[Stored data entries]
================
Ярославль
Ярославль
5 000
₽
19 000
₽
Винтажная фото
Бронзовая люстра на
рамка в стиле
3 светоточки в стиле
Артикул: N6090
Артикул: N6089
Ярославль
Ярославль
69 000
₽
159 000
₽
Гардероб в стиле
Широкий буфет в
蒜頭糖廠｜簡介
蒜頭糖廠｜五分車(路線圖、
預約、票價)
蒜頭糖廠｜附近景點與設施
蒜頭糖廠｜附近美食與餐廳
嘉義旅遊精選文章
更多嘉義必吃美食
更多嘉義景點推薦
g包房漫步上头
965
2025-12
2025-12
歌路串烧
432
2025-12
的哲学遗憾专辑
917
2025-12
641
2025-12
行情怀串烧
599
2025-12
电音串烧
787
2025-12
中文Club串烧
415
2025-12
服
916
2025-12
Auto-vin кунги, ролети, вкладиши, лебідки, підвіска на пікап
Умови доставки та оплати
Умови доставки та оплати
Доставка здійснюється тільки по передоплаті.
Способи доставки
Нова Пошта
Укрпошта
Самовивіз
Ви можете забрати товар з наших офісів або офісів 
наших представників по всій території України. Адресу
================
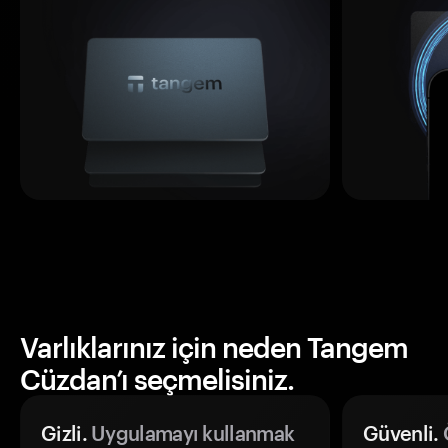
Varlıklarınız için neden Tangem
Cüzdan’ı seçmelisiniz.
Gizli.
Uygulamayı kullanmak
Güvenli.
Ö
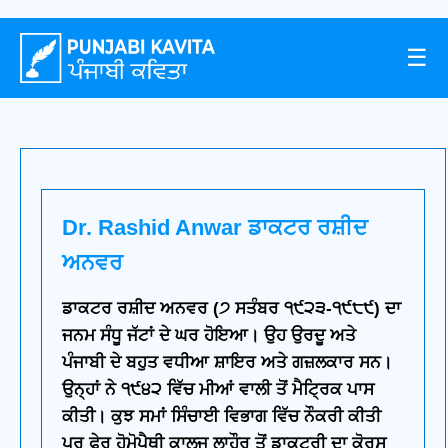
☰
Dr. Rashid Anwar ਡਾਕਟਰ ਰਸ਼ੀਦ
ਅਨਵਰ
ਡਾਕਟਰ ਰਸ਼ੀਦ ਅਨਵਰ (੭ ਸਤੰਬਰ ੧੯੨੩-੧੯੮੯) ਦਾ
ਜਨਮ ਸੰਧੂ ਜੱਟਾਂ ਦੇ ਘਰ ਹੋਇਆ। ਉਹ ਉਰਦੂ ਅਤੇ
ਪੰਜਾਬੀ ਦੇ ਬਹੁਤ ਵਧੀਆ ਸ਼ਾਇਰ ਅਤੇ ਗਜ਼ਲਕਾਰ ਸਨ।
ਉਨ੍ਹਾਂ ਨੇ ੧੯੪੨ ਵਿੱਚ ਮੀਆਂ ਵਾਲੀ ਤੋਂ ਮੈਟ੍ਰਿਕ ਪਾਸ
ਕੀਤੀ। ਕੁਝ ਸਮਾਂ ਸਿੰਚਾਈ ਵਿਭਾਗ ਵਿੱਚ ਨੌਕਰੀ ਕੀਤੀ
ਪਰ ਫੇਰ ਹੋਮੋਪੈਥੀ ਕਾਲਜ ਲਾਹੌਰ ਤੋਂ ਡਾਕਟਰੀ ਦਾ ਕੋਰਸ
================
• **ACTIVITY**
Given the records above, restate word for word only the lines starting at the one with "Широкий буфет в" and ending at the one with "наших представників по".

• **RESPONSE AREA**
Широкий буфет в
蒜頭糖廠｜簡介
蒜頭糖廠｜五分車(路線圖、
預約、票價)
蒜頭糖廠｜附近景點與設施
蒜頭糖廠｜附近美食與餐廳
嘉義旅遊精選文章
更多嘉義必吃美食
更多嘉義景點推薦
g包房漫步上头
965
2025-12
2025-12
歌路串烧
432
2025-12
的哲学遗憾专辑
917
2025-12
641
2025-12
行情怀串烧
599
2025-12
电音串烧
787
2025-12
中文Club串烧
415
2025-12
服
916
2025-12
Auto-vin кунги, ролети, вкладиши, лебідки, підвіска на пікап
Умови доставки та оплати
Умови доставки та оплати
Доставка здійснюється тільки по передоплаті.
Способи доставки
Нова Пошта
Укрпошта
Самовивіз
Ви можете забрати товар з наших офісів або офісів 
наших представників по всій території України. Адресу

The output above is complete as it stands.